------ Records supplied ------

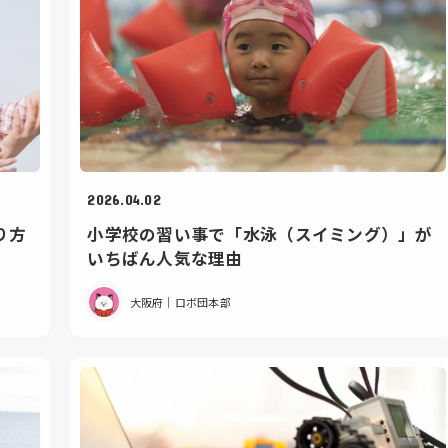
2026.04.02
り方
小学校の習い事で「水泳（スイミング）」が
いちばん人気な理由
大阪府｜ロボ団本部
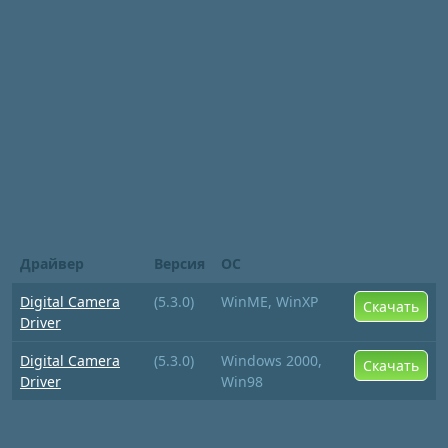
Драйвер
Версия
ОС
Digital Camera
(5.3.0)
WinME, WinXP
Скачать
Driver
Digital Camera
(5.3.0)
Windows 2000,
Скачать
Driver
Win98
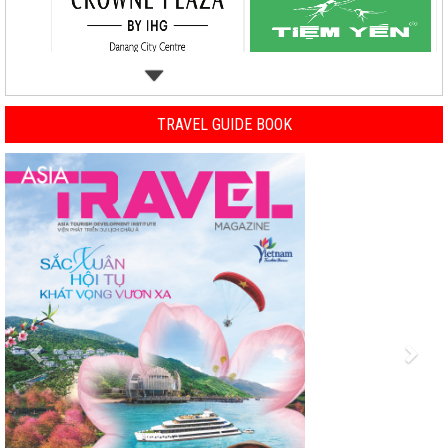
TRAVEL GUIDE BOOK
Previous
Nex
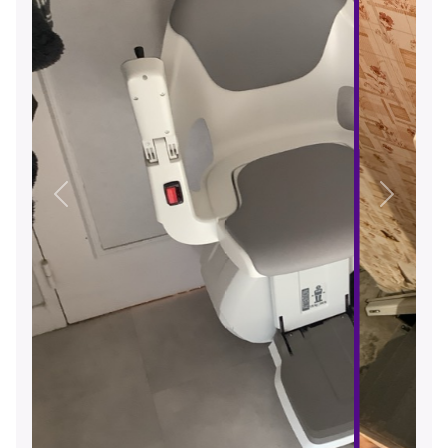
Précédent
Suivant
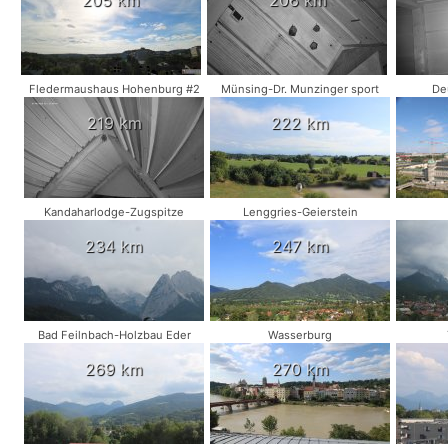
Fledermaushaus Hohenburg #2
Münsing-Dr. Munzinger sport
De
219 km
222 km
Kandaharlodge-Zugspitze
Lenggries-Geierstein
234 km
247 km
Bad Feilnbach-Holzbau Eder
Wasserburg
269 km
270 km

------

--- Exercise ---
Leave out the pictures, then give all the records again exactly.

--- Answer for the task ---
2026.04.02
り方
小学校の習い事で「水泳（スイミング）」が
いちばん人気な理由
大阪府｜ロボ団本部
Драйвер
Версия
ОС
Digital Camera
(5.3.0)
WinME, WinXP
Скачать
Driver
Digital Camera
(5.3.0)
Windows 2000,
Скачать
Driver
Win98
TRAVEL GUIDE BOOK
Previous
Nex
Précédent
Suivant
Fledermaushaus Hohenburg #2
Münsing-Dr. Munzinger sport
De
219 km
222 km
Kandaharlodge-Zugspitze
Lenggries-Geierstein
234 km
247 km
Bad Feilnbach-Holzbau Eder
Wasserburg
269 km
270 km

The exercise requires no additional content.